Task to carry out
Start at the line with "Informationen" in the records below, stop at the line with "Odessa-Projekt", and return every line in that span exactly, the two end lines included.
>>>>>
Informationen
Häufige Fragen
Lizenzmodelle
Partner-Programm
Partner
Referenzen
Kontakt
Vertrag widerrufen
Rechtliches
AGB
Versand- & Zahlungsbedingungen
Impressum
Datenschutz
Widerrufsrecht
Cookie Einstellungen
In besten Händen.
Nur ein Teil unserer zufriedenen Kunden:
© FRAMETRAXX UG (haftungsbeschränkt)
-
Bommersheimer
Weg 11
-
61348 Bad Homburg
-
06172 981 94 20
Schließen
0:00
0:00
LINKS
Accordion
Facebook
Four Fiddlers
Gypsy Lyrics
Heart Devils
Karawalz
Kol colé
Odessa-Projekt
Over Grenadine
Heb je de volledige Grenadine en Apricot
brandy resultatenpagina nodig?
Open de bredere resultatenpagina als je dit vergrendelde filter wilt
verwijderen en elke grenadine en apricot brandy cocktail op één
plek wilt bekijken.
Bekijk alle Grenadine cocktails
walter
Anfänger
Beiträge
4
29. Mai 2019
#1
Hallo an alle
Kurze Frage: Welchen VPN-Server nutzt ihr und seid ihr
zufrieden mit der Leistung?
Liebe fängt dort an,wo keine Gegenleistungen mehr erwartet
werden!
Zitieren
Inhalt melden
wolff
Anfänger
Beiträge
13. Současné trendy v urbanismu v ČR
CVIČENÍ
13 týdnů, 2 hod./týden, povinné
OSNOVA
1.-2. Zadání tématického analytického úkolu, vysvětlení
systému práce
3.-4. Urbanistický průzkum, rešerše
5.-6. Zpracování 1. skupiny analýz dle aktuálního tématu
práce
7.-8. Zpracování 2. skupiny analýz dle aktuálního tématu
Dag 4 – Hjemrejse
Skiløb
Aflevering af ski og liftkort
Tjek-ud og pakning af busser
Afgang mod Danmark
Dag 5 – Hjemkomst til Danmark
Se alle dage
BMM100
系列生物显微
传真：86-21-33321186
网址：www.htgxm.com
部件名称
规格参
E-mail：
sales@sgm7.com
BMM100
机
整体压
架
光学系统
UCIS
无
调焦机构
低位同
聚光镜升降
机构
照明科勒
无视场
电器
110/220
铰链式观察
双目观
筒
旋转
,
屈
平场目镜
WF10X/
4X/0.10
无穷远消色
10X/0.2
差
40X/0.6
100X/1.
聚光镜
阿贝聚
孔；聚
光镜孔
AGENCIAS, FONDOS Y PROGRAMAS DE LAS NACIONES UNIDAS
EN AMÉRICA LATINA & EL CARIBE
<<<<<
>>>>>
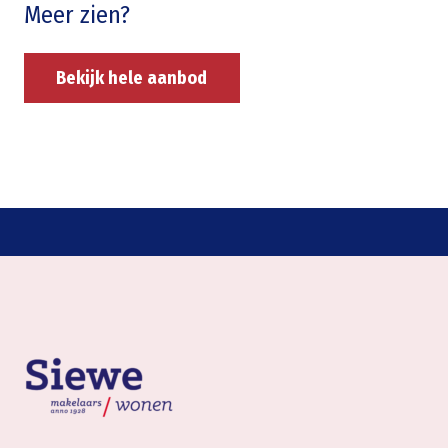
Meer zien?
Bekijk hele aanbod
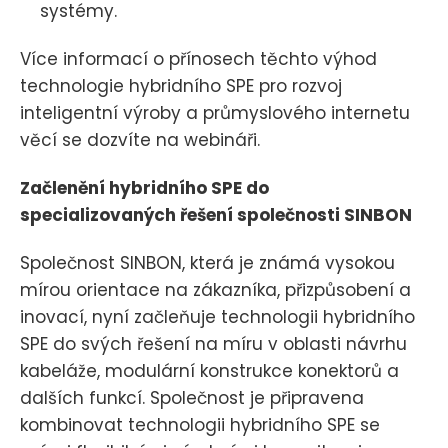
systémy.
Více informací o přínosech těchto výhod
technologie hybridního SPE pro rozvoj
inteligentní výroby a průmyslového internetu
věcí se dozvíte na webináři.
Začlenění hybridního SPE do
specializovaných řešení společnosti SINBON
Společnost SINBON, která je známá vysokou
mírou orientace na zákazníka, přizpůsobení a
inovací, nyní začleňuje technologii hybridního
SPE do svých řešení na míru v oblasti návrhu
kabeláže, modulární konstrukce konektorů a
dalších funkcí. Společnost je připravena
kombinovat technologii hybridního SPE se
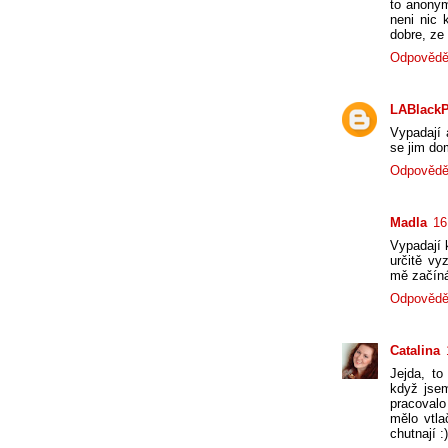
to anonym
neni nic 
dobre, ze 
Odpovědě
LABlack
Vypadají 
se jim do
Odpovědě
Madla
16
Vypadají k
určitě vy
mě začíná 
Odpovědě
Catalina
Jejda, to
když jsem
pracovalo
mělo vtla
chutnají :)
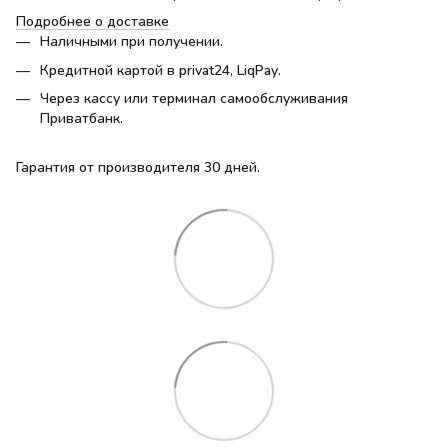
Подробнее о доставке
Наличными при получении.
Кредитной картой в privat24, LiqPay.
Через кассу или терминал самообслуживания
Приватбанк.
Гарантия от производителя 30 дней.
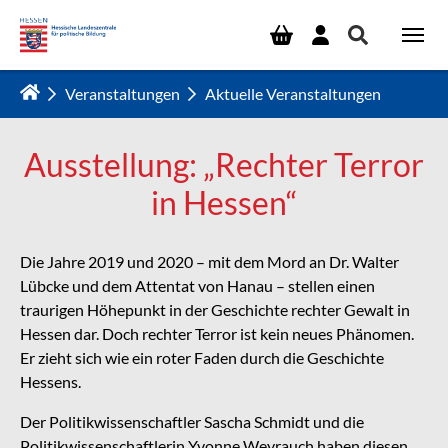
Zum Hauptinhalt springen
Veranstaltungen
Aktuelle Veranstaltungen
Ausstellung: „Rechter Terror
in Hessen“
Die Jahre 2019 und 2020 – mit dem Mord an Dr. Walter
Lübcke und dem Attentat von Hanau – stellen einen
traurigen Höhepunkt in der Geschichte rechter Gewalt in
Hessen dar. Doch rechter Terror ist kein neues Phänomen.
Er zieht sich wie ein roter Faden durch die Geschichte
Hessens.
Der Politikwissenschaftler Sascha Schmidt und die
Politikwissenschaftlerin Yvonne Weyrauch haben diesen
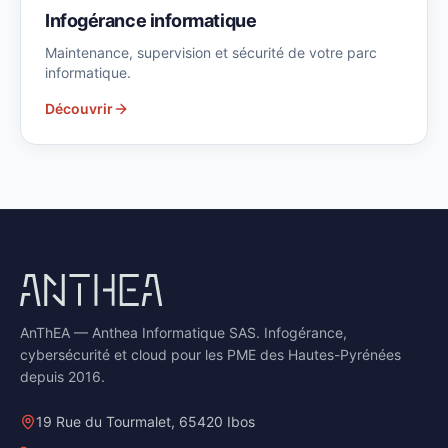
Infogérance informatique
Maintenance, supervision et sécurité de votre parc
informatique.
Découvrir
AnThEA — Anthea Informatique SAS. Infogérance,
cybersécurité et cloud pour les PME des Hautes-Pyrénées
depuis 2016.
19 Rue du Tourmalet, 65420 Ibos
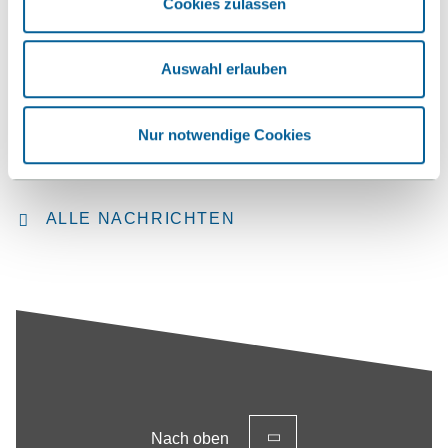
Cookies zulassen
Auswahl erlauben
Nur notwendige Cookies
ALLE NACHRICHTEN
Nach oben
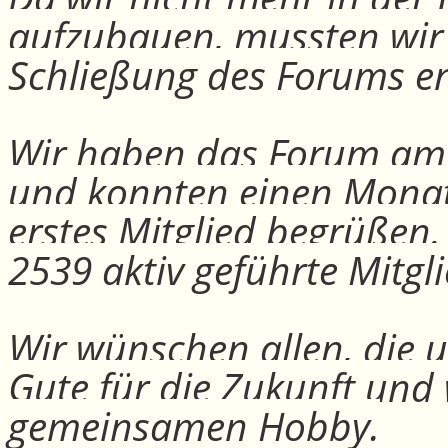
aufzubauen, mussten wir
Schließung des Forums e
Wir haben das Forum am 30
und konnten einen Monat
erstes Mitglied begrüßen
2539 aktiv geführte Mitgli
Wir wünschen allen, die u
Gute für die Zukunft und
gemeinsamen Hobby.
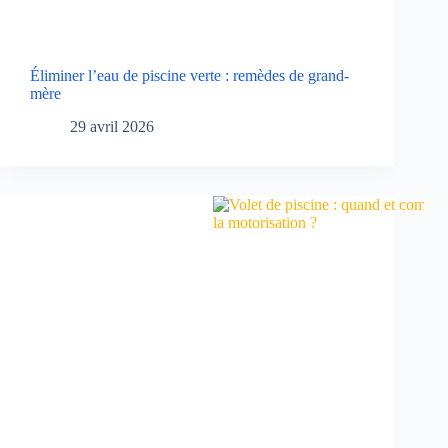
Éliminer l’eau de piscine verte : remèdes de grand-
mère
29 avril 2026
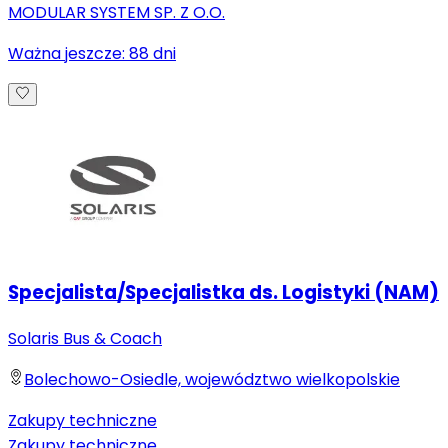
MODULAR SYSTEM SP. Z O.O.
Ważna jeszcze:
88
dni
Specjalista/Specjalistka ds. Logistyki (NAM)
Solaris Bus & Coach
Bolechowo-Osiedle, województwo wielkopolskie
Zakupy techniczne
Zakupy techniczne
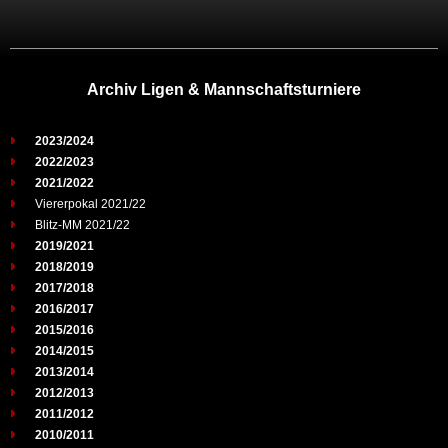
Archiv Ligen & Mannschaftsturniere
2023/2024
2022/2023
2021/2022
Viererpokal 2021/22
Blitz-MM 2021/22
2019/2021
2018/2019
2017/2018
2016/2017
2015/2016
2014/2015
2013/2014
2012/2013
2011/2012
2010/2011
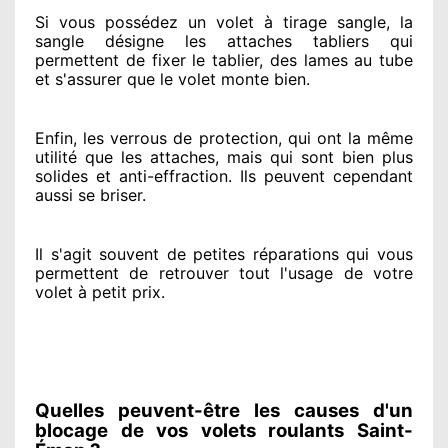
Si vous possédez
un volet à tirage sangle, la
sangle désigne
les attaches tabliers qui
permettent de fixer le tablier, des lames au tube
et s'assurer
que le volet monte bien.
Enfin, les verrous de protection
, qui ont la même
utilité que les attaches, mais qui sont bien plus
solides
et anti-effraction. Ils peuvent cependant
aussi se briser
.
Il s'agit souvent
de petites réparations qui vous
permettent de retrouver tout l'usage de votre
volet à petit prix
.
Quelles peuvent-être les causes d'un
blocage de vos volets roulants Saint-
<<<<<
>>>>>
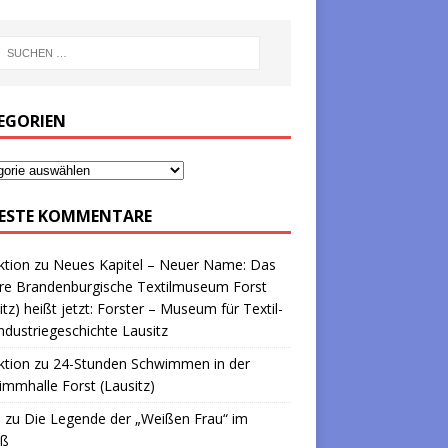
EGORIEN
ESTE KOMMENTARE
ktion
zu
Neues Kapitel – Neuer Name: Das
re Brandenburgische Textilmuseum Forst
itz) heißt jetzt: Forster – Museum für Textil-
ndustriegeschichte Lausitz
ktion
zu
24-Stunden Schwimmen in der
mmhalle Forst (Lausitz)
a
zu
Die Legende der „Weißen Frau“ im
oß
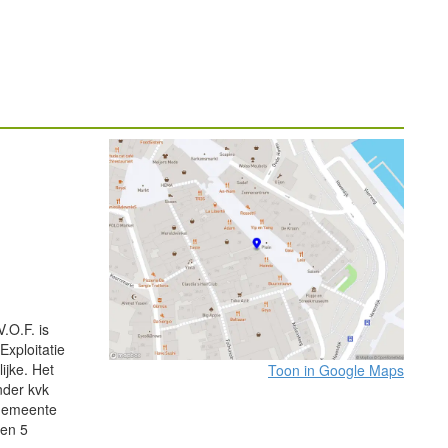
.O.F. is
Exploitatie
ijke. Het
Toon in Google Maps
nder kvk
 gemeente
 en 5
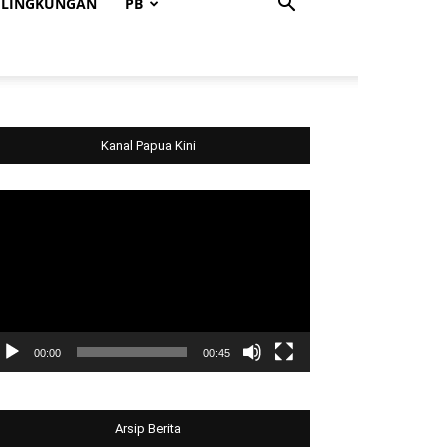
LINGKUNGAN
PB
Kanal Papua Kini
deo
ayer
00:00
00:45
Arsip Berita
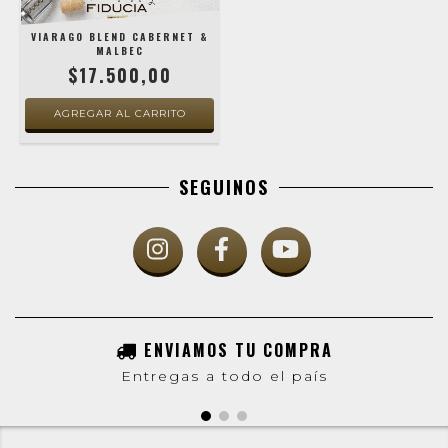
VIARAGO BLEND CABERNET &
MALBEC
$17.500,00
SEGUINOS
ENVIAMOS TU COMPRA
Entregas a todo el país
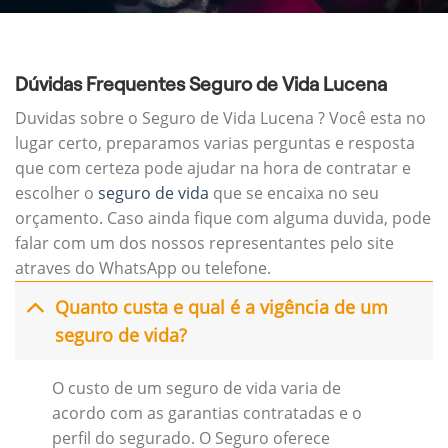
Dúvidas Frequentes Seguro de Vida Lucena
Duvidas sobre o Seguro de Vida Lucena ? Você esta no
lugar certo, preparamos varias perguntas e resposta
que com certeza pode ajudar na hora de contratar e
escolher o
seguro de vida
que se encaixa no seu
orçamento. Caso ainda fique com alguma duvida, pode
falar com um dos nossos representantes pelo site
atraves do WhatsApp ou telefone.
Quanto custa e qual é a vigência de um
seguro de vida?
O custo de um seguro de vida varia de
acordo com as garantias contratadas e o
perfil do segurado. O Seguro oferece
<<<<<
Response to the exercise
Informationen
Häufige Fragen
Lizenzmodelle
Partner-Programm
Partner
Referenzen
Kontakt
Vertrag widerrufen
Rechtliches
AGB
Versand- & Zahlungsbedingungen
Impressum
Datenschutz
Widerrufsrecht
Cookie Einstellungen
In besten Händen.
Nur ein Teil unserer zufriedenen Kunden:
© FRAMETRAXX UG (haftungsbeschränkt)
-
Bommersheimer
Weg 11
-
61348 Bad Homburg
-
06172 981 94 20
Schließen
0:00
0:00
LINKS
Accordion
Facebook
Four Fiddlers
Gypsy Lyrics
Heart Devils
Karawalz
Kol colé
Odessa-Projekt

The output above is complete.